One of the proposals on the docket for the meeting was the consideration and approval of NW Campus redevelopment design contract phase IIA with Huckabee, Inc. for $13 million.

“This is for design services and construction documents for the first phase of the redevelopment [of NW Campus],” associate vice chancellor of real estate and facilities Gary Preather said to the board.

The goal of the first phase with NW Campus is to construct a new building that does not affect the others and doesn’t require any demolition that might impact the existing structures.

“Initially, I thought we had discussed eliminating the five buildings that were damaged, and now I read it here that they might be resurfacing or refacading them,” Board of trustees president Conrad Heede said.

According to Preather, the study addressed the failing building facades, and the assessment has determined that a couple of the buildings could stay up, although no specifics were detailed.

When board member Michael Evans asked Preather whether the $13 million was for the entire redevelopment or for just this one phase, Preather said this was only one phase and the total redevelopment cost would be up to $24 million.

Since the sale of May Owen Center, it has been confirmed that the district offices would move to TR Campus, and development on moving those offices is well underway with more than $1.5 million being allocated to a design contract with Bennett Benner Partners.

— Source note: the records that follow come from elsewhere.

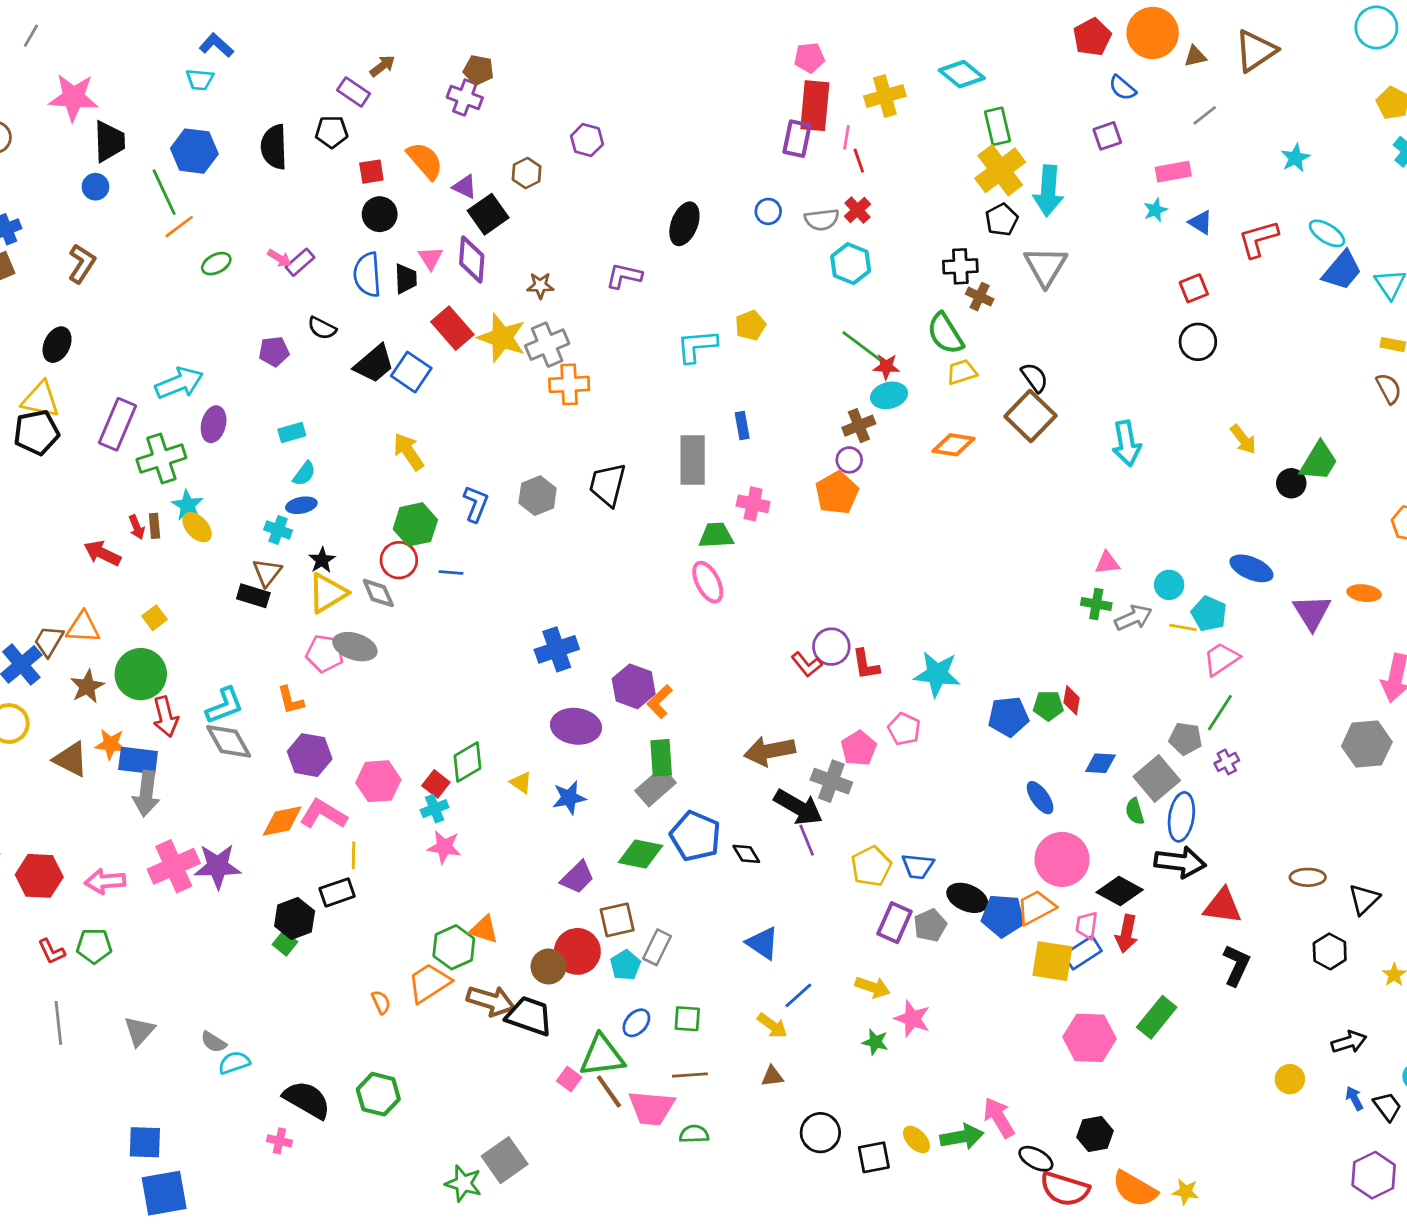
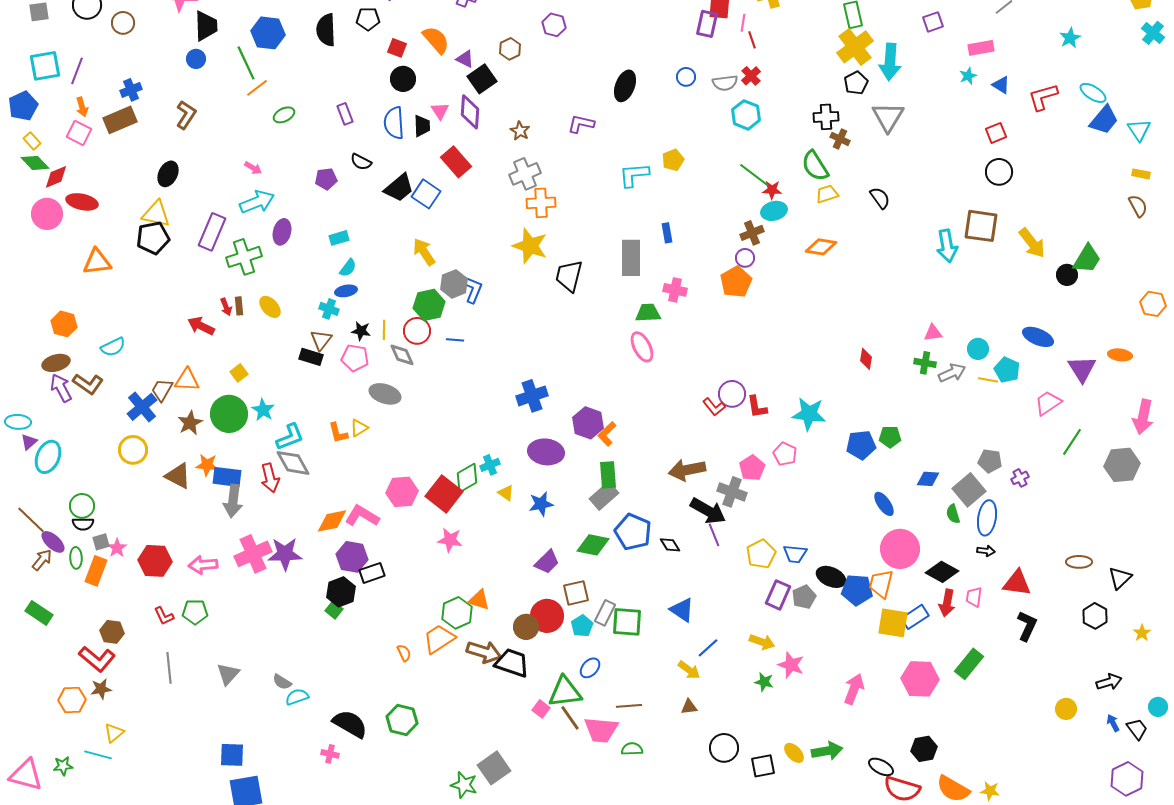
red square: (371, 172) -> (397, 48), turned 30
pink arrow: (279, 258) -> (253, 168), moved
purple rectangle: (300, 262) -> (345, 114), turned -70
brown star: (540, 286) -> (520, 131), turned 30
yellow star: (502, 338) -> (530, 246), moved
brown square: (1030, 416) -> (981, 226), moved, turned -36
yellow arrow: (1243, 439) -> (1032, 243), size x1.4
gray hexagon: (538, 496) -> (454, 284), moved
cyan star: (187, 505) -> (263, 410), moved
black star: (322, 560) -> (361, 331), turned -30
yellow triangle: (327, 593) -> (359, 428), moved, size x0.6
pink pentagon: (325, 653) -> (355, 358), moved
pink trapezoid: (1221, 659) -> (1048, 403), moved
red diamond: (1072, 700) -> (866, 359), moved
green line: (1220, 713) -> (1072, 442), moved
red arrow: (165, 717) -> (270, 478), moved
purple hexagon: (310, 755) -> (352, 557), moved
red square: (436, 784) -> (444, 494), size x1.8
cyan cross: (435, 809) -> (490, 465), moved
yellow line: (354, 855) -> (384, 330), moved
black arrow: (1180, 862) -> (986, 551), size x0.5
orange trapezoid: (1036, 907) -> (881, 584), turned -48
pink trapezoid: (1087, 925) -> (974, 597), moved
green square: (687, 1019) -> (627, 622), moved, size x1.5
pink arrow: (999, 1118) -> (854, 689), moved, turned 52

“We had done the programming work for it, and now we’re in the design phase,” Preather said.

NW President Zarina Blankenbaker spoke at length about the Integrated Instructional Learning Environments and the plans for TCC to adopt this new principle.

“The goal is to transform the way students learn at Tarrant County College so that what they learn is relevant and applicable in the real world,” Blankenbaker said.

IILE was first launched in January 2018 at the Learning Symposium as a way to transform how to teach students and modernize the traditional classroom setting, Blankenbaker said.

“The approach was to assess the state of learning at this college,” Blankenbaker said. “What is it that our current students and faculty are currently doing? Where are the gaps that we need to address?”

According to Blankenbaker, an important parameter of this assessment was how to teach students all the skills that employers say are important. This process would require providing faculty with new training and development, while also giving faculty a forum to talk about how this process can be improved.

“Are they [faculty] ready for this kind of new way of teaching?” board member Bill Greenhill asked.

Greenhill went on to describe that his concerns stem from an instance in the past when he saw a similar initiative at the high school level that failed.

“The difference is that years ago it failed since it was just a space consideration. The technology for this simply didn’t exist before,” Chancellor Eugene Giovannini said. “This is much more focused on the students and active learning.”

IILE is currently still in a developmental phase, but Blankenbaker said it’s planned to roll out across the district over the next two academic years.